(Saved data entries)
####################

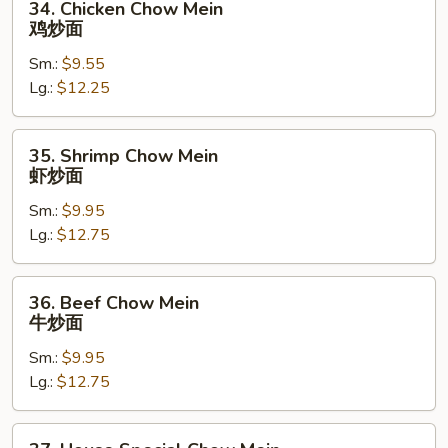
34. Chicken Chow Mein
炒
Chicken
鸡炒面
面
Chow
Sm.:
$9.55
Mein
Lg.:
$12.25
鸡
炒
面
35.
35. Shrimp Chow Mein
Shrimp
虾炒面
Chow
Sm.:
$9.95
Mein
Lg.:
$12.75
虾
炒
面
36.
36. Beef Chow Mein
Beef
牛炒面
Chow
Sm.:
$9.95
Mein
Lg.:
$12.75
牛
炒
面
37.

####################

**Work required:**
An exact copy of every line above, minus the pictures, is the required output.

**Response area:**
34. Chicken Chow Mein
炒
Chicken
鸡炒面
面
Chow
Sm.:
$9.55
Mein
Lg.:
$12.25
鸡
炒
面
35.
35. Shrimp Chow Mein
Shrimp
虾炒面
Chow
Sm.:
$9.95
Mein
Lg.:
$12.75
虾
炒
面
36.
36. Beef Chow Mein
Beef
牛炒面
Chow
Sm.:
$9.95
Mein
Lg.:
$12.75
牛
炒
面
37.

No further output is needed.